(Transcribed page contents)
····················

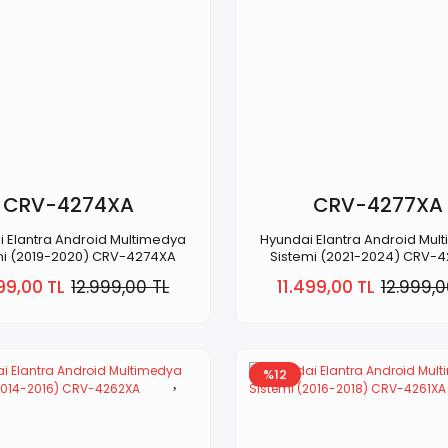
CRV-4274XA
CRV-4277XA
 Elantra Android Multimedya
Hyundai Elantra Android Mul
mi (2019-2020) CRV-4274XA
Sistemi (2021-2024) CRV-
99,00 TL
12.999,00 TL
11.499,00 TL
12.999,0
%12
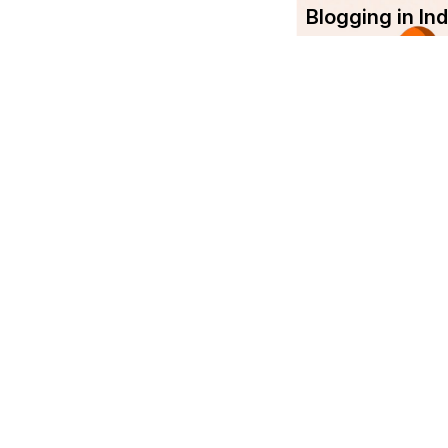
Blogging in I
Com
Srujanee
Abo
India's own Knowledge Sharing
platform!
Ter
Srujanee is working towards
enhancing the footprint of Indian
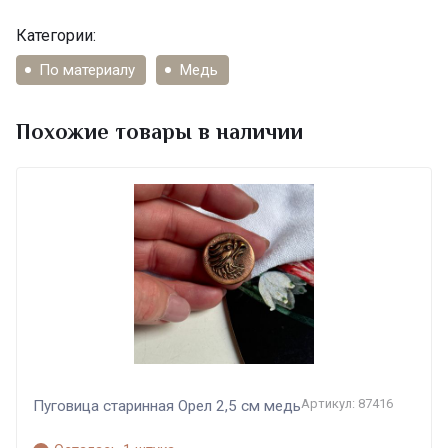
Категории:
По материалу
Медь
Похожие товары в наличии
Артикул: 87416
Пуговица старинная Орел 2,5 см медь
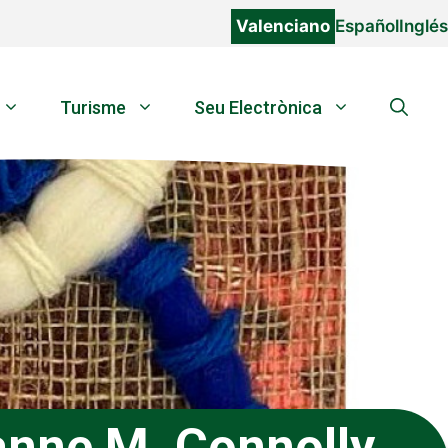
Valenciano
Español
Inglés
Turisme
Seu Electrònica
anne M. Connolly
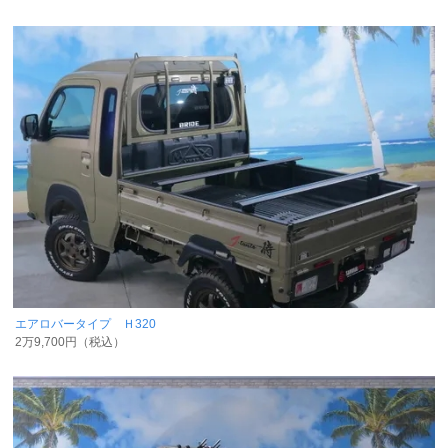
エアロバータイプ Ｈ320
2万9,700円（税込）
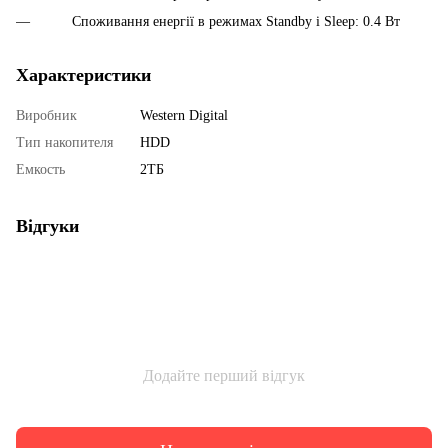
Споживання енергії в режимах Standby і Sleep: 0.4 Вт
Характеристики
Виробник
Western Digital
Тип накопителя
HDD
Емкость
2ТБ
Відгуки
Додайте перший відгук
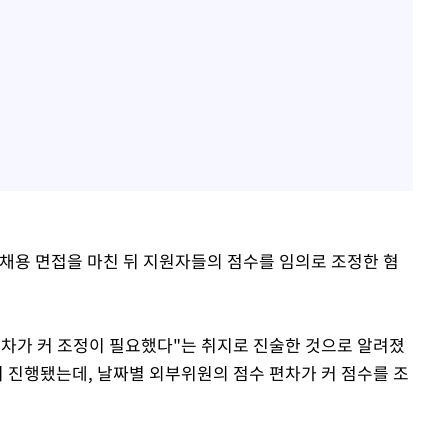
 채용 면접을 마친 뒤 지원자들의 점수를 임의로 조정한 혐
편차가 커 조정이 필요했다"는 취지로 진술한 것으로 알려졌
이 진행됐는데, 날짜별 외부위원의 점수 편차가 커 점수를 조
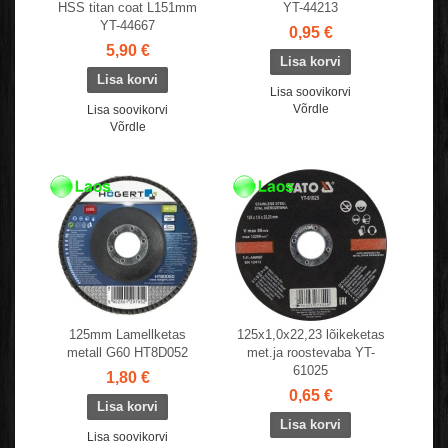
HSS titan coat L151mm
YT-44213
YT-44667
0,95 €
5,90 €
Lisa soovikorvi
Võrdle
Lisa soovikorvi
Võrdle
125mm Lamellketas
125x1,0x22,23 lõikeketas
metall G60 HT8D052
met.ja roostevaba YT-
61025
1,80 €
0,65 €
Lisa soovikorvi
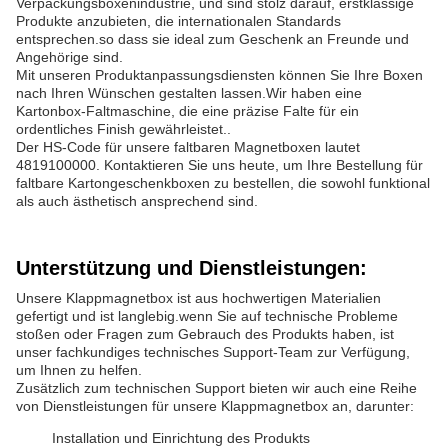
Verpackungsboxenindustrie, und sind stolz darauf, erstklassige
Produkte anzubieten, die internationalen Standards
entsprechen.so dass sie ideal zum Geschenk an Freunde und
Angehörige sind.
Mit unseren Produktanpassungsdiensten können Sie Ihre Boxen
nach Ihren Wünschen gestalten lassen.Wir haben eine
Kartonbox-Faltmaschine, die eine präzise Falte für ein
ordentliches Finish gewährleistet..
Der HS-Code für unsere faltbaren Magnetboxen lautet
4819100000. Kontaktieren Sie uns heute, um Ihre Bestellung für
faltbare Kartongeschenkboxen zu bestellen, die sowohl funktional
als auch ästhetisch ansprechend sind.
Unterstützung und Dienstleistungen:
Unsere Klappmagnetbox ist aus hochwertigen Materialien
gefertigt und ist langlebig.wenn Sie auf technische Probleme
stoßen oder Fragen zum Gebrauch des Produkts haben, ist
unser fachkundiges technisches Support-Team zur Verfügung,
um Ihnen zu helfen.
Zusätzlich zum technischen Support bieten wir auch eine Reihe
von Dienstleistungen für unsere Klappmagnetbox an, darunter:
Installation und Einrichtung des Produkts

····················

**Work request:** Without the pictures, copy out all the records above exactly.

**Response area:**
CRV-4274XA
CRV-4277XA
 Elantra Android Multimedya
Hyundai Elantra Android Mul
mi (2019-2020) CRV-4274XA
Sistemi (2021-2024) CRV-
99,00 TL
12.999,00 TL
11.499,00 TL
12.999,0
%12
Blogging in I
Com
Srujanee
Abo
India's own Knowledge Sharing
platform!
Ter
Srujanee is working towards
enhancing the footprint of Indian
Категории:
По материалу
Медь
Похожие товары в наличии
Артикул: 87416
Пуговица старинная Орел 2,5 см медь
Valenciano
Español
Inglés
Turisme
Seu Electrònica
anne M. Connolly
エアロバータイプ Ｈ320
2万9,700円（税込）
Споживання енергії в режимах Standby і Sleep: 0.4 Вт
Характеристики
Виробник
Western Digital
Тип накопителя
HDD
Емкость
2ТБ
Відгуки
Додайте перший відгук
 채용 면접을 마친 뒤 지원자들의 점수를 임의로 조정한 혐
편차가 커 조정이 필요했다"는 취지로 진술한 것으로 알려졌
이 진행됐는데, 날짜별 외부위원의 점수 편차가 커 점수를 조
HSS titan coat L151mm
YT-44213
YT-44667
0,95 €
5,90 €
Lisa soovikorvi
Võrdle
Lisa soovikorvi
Võrdle
125mm Lamellketas
125x1,0x22,23 lõikeketas
metall G60 HT8D052
met.ja roostevaba YT-
61025
1,80 €
0,65 €
Lisa soovikorvi
Verpackungsboxenindustrie, und sind stolz darauf, erstklassige
Produkte anzubieten, die internationalen Standards
entsprechen.so dass sie ideal zum Geschenk an Freunde und
Angehörige sind.
Mit unseren Produktanpassungsdiensten können Sie Ihre Boxen
nach Ihren Wünschen gestalten lassen.Wir haben eine
Kartonbox-Faltmaschine, die eine präzise Falte für ein
ordentliches Finish gewährleistet..
Der HS-Code für unsere faltbaren Magnetboxen lautet
4819100000. Kontaktieren Sie uns heute, um Ihre Bestellung für
faltbare Kartongeschenkboxen zu bestellen, die sowohl funktional
als auch ästhetisch ansprechend sind.
Unterstützung und Dienstleistungen:
Unsere Klappmagnetbox ist aus hochwertigen Materialien
gefertigt und ist langlebig.wenn Sie auf technische Probleme
stoßen oder Fragen zum Gebrauch des Produkts haben, ist
unser fachkundiges technisches Support-Team zur Verfügung,
um Ihnen zu helfen.
Zusätzlich zum technischen Support bieten wir auch eine Reihe
von Dienstleistungen für unsere Klappmagnetbox an, darunter:
Installation und Einrichtung des Produkts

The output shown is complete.